Karma and the rest of the cast are flawed, well-drawn characters all too much like the soulless demons we all were in middle school. All of us. It’s just a fact that every child loses their soul while they’re in middle school and can only get it back upon entering high school. Anyway, after the new girl gets everyone started teasing Karma for the small mustache growing on her face, she turns to her faith as a way to cope with and rise above the bullying. Also, she ends up having a very bloody excursion with shaving that demonstrates why I prefer my hair removal lotion.

Honestly, putting into detail why Karma and her story enchanted me so is difficult. It’s more easily spelled out in bulletpoint fashion: relatable situations like how much it sucks to lose your best friend as you start middle school, on-point humor, the frank way it deals with the rarely-talked-about issue of body hair, my desire to wrap Karma up in a blanket and keep her safe from the world…

Lemme tell you a story and I swear it has a point. In elementary and middle school, I had a bully named Kaely. We were in all the same classes and she always sat behind me due to adjacent surnames. Generally, I was terrible at effectively fighting back against my bullies, but after years of her grading my papers wrong. I was DONE by the time we hit eighth grade. The straw that broke my back was her dumping the dirt from her shoes all over my schoolbooks when we were in American History. (We had the desks you stored your stuff underneath in wire baskets and she used mine as a footrest.)

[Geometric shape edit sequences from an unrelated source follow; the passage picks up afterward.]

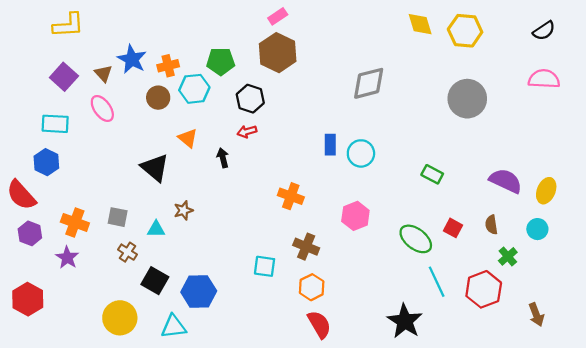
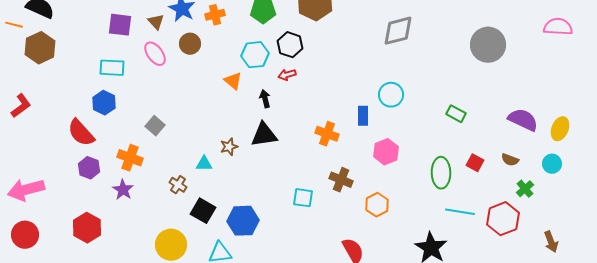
purple square: (64, 77) -> (120, 25), turned -35
cyan hexagon: (194, 89) -> (255, 55), moved
brown circle: (158, 98) -> (190, 44), moved
blue rectangle: (330, 145) -> (363, 116), moved
black triangle: (155, 168) -> (264, 135), moved, turned -48
gray square: (118, 217) -> (155, 126), moved, turned 30
brown semicircle: (491, 225) -> (510, 160), turned -60
green ellipse: (416, 239) -> (441, 173), turned 52
cyan line: (437, 282) -> (460, 212), turned -56
orange hexagon: (312, 287) -> (377, 205), moved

My solution: do what I usually do, which was ask her politely to stop. If she didn’t, I’d just leeeeeeean down like I was going to get something from my stuff and stab her feet through the holes in her tennis shoes. These instances were the only times I ever took up any physical or verbal arms against a bully.

I do not recommend this course of action to anyone, but it demonstrates the situational courage I wanted to lend Karma and how much I cared about her. It only worked because I had the perfect conditions in place. The teacher absolutely loved me (it’s always been like this with my teachers and I’m not sure why) and he did not like Kaely one little bit because she was a chatterbox. Therefore, when I’d strike back, he didn’t do anything when she complained. Well, he did nothing until he moved her elsewhere solely because she wouldn’t stop talking with her seat neighbors during class. Then my problem was solved!

The only way I don’t recommend Karma Khullar’s Mustache is if you’re the type who is deeply affected by secondhand embarrassment. That may sounds a little odd, but I’ve met readers for whom secondhand embarrassment via a fictional character is a real problem that keeps them from reading a book–and Karma goes through a lot of embarrassing stuff. I’m not usually bothered by such things and even I had to put down the book sometimes because I was cringing so hard on Karma’s behalf.

No matter where your body hair falls on the spectrum of out of control (Karma’s) to barely a problem (mine), Karma Khullar’s Mustache is an entertaining tale that accomplishes the nigh-impossible by making you look back fondly on middle school. Body hair is still a pain and a half, but it course be worse. Like that time period blood stained the back of my pants thoroughly and no one told me until the end of the day. (At least no one teased me about it afterward. I suppose they draw a line somewhere.)